[Records drawn from a dataset]
****

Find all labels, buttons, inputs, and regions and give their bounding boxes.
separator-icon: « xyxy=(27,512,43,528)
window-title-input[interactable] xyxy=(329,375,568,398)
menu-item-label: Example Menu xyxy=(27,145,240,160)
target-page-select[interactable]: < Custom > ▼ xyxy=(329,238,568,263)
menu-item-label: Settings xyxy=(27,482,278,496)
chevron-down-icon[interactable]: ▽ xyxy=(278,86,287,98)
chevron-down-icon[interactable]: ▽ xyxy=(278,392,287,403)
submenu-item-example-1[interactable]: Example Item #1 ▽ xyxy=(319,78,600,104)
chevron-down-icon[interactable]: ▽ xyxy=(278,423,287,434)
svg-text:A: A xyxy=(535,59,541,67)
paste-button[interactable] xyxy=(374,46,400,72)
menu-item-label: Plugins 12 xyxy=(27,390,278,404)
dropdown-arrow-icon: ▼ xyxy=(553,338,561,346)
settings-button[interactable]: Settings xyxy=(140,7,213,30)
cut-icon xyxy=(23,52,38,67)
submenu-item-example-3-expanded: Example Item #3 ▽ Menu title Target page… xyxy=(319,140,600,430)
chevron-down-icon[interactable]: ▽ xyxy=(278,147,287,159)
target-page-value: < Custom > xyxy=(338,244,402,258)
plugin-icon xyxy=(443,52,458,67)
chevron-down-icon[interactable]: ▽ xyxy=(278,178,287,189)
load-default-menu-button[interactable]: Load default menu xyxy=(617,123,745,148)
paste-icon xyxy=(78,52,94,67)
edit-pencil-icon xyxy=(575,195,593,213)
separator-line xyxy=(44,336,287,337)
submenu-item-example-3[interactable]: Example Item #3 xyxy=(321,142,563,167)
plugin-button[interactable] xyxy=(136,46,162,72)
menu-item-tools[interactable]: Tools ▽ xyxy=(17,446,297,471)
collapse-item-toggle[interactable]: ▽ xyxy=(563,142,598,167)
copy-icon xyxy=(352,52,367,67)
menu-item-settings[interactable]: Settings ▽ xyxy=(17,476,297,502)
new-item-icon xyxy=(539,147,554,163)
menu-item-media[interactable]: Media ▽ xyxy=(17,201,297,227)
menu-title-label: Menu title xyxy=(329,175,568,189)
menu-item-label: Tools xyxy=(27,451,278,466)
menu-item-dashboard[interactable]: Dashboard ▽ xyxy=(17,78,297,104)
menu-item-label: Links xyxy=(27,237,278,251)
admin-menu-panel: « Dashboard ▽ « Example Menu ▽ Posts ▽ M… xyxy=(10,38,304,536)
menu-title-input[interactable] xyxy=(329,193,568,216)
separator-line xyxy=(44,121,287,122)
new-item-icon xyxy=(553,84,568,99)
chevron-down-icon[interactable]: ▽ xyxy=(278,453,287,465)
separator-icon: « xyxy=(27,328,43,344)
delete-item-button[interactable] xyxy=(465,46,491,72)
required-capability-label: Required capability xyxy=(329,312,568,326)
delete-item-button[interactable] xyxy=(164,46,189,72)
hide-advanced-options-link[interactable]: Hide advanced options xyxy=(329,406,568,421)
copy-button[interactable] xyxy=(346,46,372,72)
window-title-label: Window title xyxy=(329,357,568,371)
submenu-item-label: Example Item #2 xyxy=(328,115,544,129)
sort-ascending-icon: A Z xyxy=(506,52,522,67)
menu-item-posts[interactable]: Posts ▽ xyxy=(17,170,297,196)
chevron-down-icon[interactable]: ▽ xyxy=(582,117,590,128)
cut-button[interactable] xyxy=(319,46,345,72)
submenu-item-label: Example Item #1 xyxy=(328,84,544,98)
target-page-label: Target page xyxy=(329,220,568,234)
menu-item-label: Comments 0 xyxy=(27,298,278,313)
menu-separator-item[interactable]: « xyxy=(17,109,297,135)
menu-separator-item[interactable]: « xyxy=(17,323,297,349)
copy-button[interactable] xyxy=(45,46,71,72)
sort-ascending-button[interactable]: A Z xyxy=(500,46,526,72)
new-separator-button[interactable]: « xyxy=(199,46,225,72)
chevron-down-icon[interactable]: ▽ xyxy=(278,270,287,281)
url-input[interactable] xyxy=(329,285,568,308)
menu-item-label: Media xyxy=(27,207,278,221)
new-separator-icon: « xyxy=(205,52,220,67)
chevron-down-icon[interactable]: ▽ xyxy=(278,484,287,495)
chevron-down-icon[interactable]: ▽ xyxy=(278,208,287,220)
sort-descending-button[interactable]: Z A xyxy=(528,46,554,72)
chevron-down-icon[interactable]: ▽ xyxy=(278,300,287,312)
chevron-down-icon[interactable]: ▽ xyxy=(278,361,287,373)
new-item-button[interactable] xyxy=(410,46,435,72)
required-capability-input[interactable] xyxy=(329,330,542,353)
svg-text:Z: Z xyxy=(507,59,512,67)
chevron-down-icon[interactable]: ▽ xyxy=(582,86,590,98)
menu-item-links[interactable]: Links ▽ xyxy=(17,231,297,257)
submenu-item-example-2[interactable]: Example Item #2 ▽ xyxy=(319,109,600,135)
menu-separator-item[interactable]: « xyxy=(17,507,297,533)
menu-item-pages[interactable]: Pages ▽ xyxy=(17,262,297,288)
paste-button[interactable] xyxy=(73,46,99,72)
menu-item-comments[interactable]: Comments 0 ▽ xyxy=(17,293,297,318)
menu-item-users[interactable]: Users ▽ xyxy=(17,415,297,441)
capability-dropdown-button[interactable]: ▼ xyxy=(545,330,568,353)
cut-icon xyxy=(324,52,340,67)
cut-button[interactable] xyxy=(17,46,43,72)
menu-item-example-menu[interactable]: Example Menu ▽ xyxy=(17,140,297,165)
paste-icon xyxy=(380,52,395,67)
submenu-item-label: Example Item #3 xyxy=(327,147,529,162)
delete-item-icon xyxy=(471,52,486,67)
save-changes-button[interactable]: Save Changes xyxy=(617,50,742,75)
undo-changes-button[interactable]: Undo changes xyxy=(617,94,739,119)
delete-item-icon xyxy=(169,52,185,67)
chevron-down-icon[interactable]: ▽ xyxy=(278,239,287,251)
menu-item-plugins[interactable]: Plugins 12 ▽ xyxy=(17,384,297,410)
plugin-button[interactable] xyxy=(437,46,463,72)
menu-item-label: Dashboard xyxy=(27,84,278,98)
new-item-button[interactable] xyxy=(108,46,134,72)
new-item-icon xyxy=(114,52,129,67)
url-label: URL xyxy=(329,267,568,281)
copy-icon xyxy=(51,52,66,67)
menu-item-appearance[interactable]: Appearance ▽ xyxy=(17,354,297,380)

****

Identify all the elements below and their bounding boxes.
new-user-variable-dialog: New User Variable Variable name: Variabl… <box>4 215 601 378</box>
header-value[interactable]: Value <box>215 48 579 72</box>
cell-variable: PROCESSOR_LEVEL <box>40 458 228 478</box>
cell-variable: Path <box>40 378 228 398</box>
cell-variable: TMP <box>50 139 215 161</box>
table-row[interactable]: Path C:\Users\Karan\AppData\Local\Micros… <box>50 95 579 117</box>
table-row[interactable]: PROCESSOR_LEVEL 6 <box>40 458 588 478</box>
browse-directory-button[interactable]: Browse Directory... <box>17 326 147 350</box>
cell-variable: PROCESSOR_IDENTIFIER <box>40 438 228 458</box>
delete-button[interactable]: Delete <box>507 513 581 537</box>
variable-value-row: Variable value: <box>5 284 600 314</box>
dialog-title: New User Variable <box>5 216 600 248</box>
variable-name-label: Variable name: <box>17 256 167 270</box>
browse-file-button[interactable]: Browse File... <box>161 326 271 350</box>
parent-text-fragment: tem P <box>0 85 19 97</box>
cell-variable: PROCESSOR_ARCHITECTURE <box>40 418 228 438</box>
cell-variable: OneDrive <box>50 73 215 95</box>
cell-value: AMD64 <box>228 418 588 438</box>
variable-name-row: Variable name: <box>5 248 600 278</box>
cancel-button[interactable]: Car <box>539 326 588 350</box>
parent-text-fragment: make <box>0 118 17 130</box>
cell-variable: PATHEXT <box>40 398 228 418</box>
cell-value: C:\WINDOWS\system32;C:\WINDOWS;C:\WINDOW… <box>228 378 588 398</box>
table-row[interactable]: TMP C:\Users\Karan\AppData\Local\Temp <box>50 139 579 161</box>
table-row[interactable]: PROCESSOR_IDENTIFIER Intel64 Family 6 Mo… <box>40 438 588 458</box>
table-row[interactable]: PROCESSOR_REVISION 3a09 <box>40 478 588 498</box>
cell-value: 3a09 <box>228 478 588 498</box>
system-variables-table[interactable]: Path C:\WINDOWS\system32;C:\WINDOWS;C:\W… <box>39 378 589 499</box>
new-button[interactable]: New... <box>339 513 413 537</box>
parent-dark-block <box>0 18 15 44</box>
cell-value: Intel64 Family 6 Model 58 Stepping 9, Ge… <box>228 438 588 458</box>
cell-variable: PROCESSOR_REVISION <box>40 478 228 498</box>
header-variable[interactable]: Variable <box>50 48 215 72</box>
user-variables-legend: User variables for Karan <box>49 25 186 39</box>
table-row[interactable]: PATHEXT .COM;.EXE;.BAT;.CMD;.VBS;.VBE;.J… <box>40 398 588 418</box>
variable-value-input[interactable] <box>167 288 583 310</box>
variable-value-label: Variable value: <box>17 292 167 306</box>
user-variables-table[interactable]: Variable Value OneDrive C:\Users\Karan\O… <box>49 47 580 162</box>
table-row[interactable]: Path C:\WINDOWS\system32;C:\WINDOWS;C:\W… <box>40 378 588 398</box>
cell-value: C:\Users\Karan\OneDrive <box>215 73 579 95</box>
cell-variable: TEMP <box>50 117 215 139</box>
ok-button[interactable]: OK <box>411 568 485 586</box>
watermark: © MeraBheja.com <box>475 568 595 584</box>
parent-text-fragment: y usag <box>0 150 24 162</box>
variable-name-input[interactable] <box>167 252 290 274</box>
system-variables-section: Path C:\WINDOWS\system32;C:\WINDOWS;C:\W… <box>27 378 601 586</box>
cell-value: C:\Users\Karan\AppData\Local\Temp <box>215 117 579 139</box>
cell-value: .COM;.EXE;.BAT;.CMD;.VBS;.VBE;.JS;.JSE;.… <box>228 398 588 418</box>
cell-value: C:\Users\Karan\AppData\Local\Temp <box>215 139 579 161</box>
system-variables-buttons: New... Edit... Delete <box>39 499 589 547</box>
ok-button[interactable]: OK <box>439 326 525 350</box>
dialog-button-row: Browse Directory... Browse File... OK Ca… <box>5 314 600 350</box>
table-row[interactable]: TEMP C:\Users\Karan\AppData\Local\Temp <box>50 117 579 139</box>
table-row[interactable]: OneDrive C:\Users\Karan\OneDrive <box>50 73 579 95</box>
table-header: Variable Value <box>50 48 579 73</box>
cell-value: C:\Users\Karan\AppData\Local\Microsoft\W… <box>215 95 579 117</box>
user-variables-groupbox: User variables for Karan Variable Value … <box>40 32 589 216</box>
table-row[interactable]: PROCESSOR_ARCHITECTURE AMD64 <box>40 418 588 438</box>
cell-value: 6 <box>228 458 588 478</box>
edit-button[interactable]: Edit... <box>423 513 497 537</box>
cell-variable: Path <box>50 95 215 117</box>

****

What you have to do: Where in the records does the string "Users" appear? Copy every line that has it.

Solution to this problem:
menu-item-users[interactable]: Users ▽ xyxy=(17,415,297,441)
table-row[interactable]: Path C:\Users\Karan\AppData\Local\Micros… <box>50 95 579 117</box>
table-row[interactable]: TMP C:\Users\Karan\AppData\Local\Temp <box>50 139 579 161</box>
user-variables-table[interactable]: Variable Value OneDrive C:\Users\Karan\O… <box>49 47 580 162</box>
cell-value: C:\Users\Karan\OneDrive <box>215 73 579 95</box>
cell-value: C:\Users\Karan\AppData\Local\Temp <box>215 117 579 139</box>
cell-value: C:\Users\Karan\AppData\Local\Temp <box>215 139 579 161</box>
table-row[interactable]: TEMP C:\Users\Karan\AppData\Local\Temp <box>50 117 579 139</box>
table-row[interactable]: OneDrive C:\Users\Karan\OneDrive <box>50 73 579 95</box>
cell-value: C:\Users\Karan\AppData\Local\Microsoft\W… <box>215 95 579 117</box>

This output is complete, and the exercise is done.